Soil testing established a baseline for where my soil was in terms of nutrients before the tunnels were constructed. Soil pH was in the mid sixes; Calcium was high, greater than 3,000 lbs/acre; soil organic matter was relatively low, at approximately 2%; and other nutrients were within normal ranges. Since a little compost was good and more was better, and because I wanted better soil for the intense growing I planned to do in my tunnels, I added a lot of dairy-based compost and fertilized with a poultry litter compost. A subsequent soil test about two years later showed pH climbing close to 7, significantly more calcium, higher organic matter, and other nutrients ranging from optimum to high levels. With the exception of calcium levels and soil pH, I thought I was on the right track and continued compost applications and the use of a composted poultry litter as a fertility amendment. Two years and another soil test resulted in a soil pH level greater than 7, calcium even higher than before, and all of the nutrients in the high to very high range. These results were definitely not good, especially the high pH which suggested that plants might be having a hard time taking up nutrients from the soil.
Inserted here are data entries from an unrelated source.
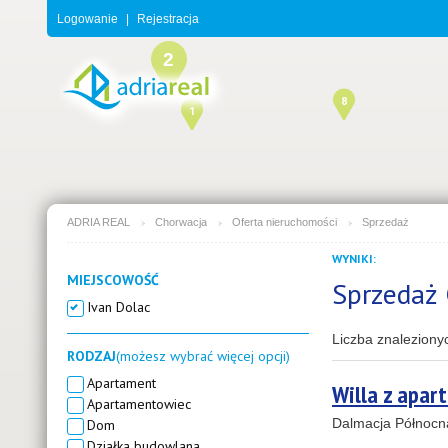
Logowanie
|
Rejestracja
2
8
1
ADRIA REAL
Chorwacja
Oferta nieruchomości
Sprzedaż
3
WYNIKI:
MIEJSCOWOŚĆ
Sprzedaż 
Ivan Dolac
Liczba znaleziony
RODZAJ
(możesz wybrać więcej opcji)
Apartament
Willa z apar
Apartamentowiec
Dalmacja Północn
Dom
Działka budowlana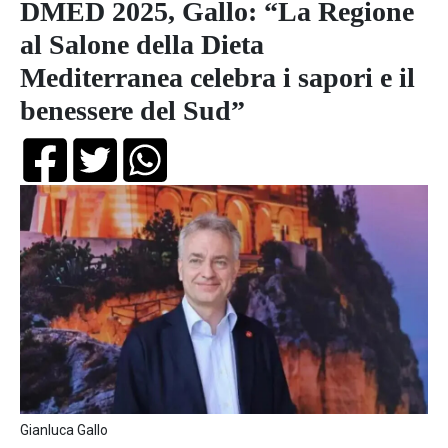
DMED 2025, Gallo: “La Regione
al Salone della Dieta
Mediterranea celebra i sapori e il
benessere del Sud”
Gianluca Gallo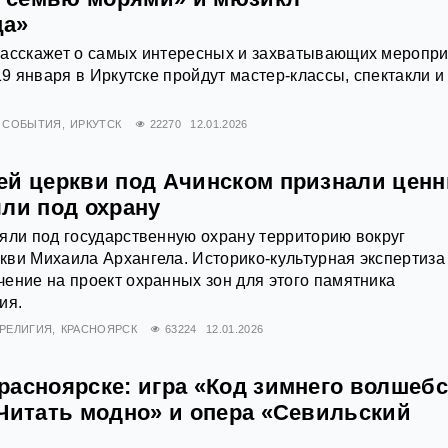
ца»
расскажет о самых интересных и захватывающих меропр
19 января в Иркутске пройдут мастер-классы, спектакли и
СОБЫТИЯ
ИРКУТСК
22270
12.01.2026
ей церкви под Ачинском признали цен
яли под охрану
яли под государственную охрану территорию вокруг
ви Михаила Архангела. Историко-культурная экспертиза
ение на проект охранных зон для этого памятника
ия.
РЕЛИГИЯ
КРАСНОЯРСК
63224
12.01.2026
расноярске: игра «Код зимнего волшебс
«Читать модно» и опера «Севильский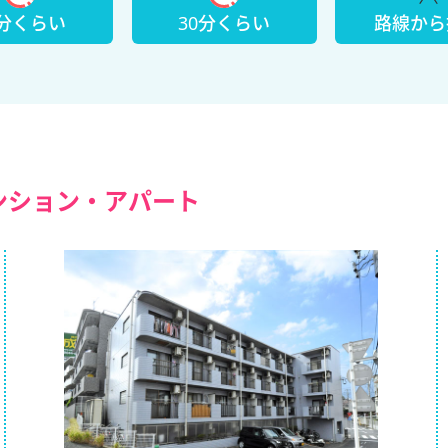
5分くらい
30分くらい
路線から
ンション・アパート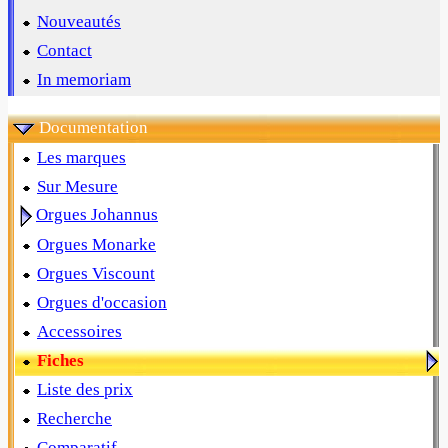
Nouveautés
Contact
In memoriam
Documentation
Les marques
Sur Mesure
Orgues Johannus
Orgues Monarke
Orgues Viscount
Orgues d'occasion
Accessoires
Fiches
Liste des prix
Recherche
Comparatif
Across my six tunnels, I was happy that organic matter continued to increase, my soil pH’s were above 7, calcium was around 10,000 lbs/acre, and the other nutrients were almost all in the very high range. However, I was approaching a tipping point – a point where the soil chemistry was going to significantly limit crop quality and yields. The “a little is good, more is better” approach – especially with compost, the Alfred E. Neuman, “what, me worry?” approach to soil testing, and a laissez-faire approach to nutrient management – turned out not to have been a good one.
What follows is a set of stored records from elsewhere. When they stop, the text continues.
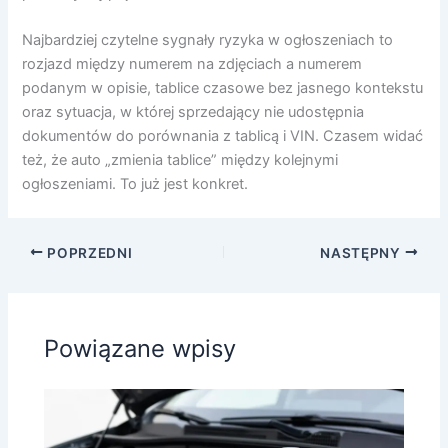
Najbardziej czytelne sygnały ryzyka w ogłoszeniach to
rozjazd między numerem na zdjęciach a numerem
podanym w opisie, tablice czasowe bez jasnego kontekstu
oraz sytuacja, w której sprzedający nie udostępnia
dokumentów do porównania z tablicą i VIN. Czasem widać
też, że auto „zmienia tablice” między kolejnymi
ogłoszeniami. To już jest konkret.
POPRZEDNI
NASTĘPNY
Powiązane wpisy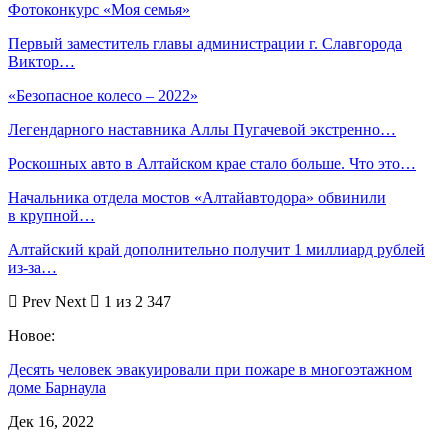
Фотоконкурс «Моя семья»
Первый заместитель главы администрации г. Славгорода
Виктор…
«Безопасное колесо – 2022»
Легендарного наставника Аллы Пугачевой экстренно…
Роскошных авто в Алтайском крае стало больше. Что это…
Начальника отдела мостов «Алтайавтодора» обвинили
в крупной…
Алтайский край дополнительно получит 1 миллиард рублей
из-за…
Prev
Next
1 из 2 347
Новое:
Десять человек эвакуировали при пожаре в многоэтажном
доме Барнаула
Дек 16, 2022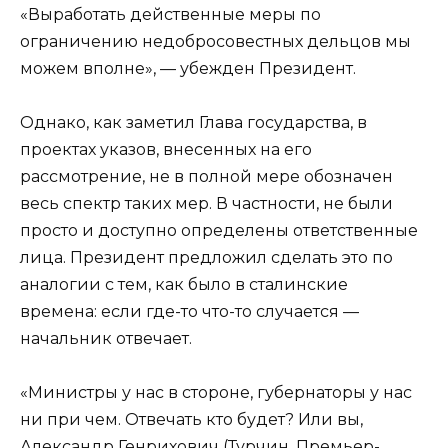
«Выработать действенные меры по
ограничению недобросовестных дельцов мы
можем вполне», — убежден Президент.
Однако, как заметил Глава государства, в
проектах указов, внесенных на его
рассмотрение, не в полной мере обозначен
весь спектр таких мер. В частности, не были
просто и доступно определены ответственные
лица. Президент предложил сделать это по
аналогии с тем, как было в сталинские
времена: если где-то что-то случается —
начальник отвечает.
«Министры у нас в стороне, губернаторы у нас
ни при чем. Отвечать кто будет? Или вы,
Александр Генрихович (Турчин, Премьер-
It was time for a change and some education – what was I doing that was causing my soil chemistry to change so rapidly, and what would I need to do to get things back in balance? Enter Jud Reid, and the Cornell Vegetable Program. I had been a cooperator with Jud on a previous high tunnel project looking at natural pest control methods for extended season growing – trialing parasitoid wasps and other biocontrols in the tunnel to control pest insects – and had mentioned to him my concerns regarding soil health and fertility. It turned out that my farm was not the only farm facing nutrient challenges; Extension, with support from the New York Farm Viability Institute, began regular soil and foliar testing at farms across the state to see what farms were experiencing.
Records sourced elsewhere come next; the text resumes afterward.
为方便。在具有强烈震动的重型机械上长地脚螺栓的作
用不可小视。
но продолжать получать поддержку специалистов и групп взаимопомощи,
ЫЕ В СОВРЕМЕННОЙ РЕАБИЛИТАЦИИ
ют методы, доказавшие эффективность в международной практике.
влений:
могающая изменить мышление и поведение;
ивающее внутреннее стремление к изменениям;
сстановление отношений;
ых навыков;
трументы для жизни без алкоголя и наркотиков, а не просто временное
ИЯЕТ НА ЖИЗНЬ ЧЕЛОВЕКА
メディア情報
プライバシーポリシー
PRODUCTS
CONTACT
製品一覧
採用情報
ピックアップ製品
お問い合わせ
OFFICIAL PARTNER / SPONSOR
I was embarking upon a remediation effort, rather than just updating my fertility program. It was also apparent that my previous management scheme had been woefully ineffective and that I needed to pay more attention to soil testing and the expected nutrient demand for the crops I was growing; I had to consider the impact of everything being added to the soil. What I needed was to turn the ship around and get my soils back in balance.
What was also needed was the recognition that growing in a tunnel is significantly different than growing in the field, and that the tunnel is a much less forgiving environment than the field. An early epiphany was realizing the impact that irrigation water had on my high tunnel soil. The tunnels never saw rain, were rarely flooded (flooding only occurred when someone forgot to turn off the water or a timer failed), and if drip irrigation was being used, portions of the tunnel would be as dry as a desert for months. I irrigated with well water, which in my case was very difficult, and the minerals in the water (especially the calcium) were having a measurable impact on my soil.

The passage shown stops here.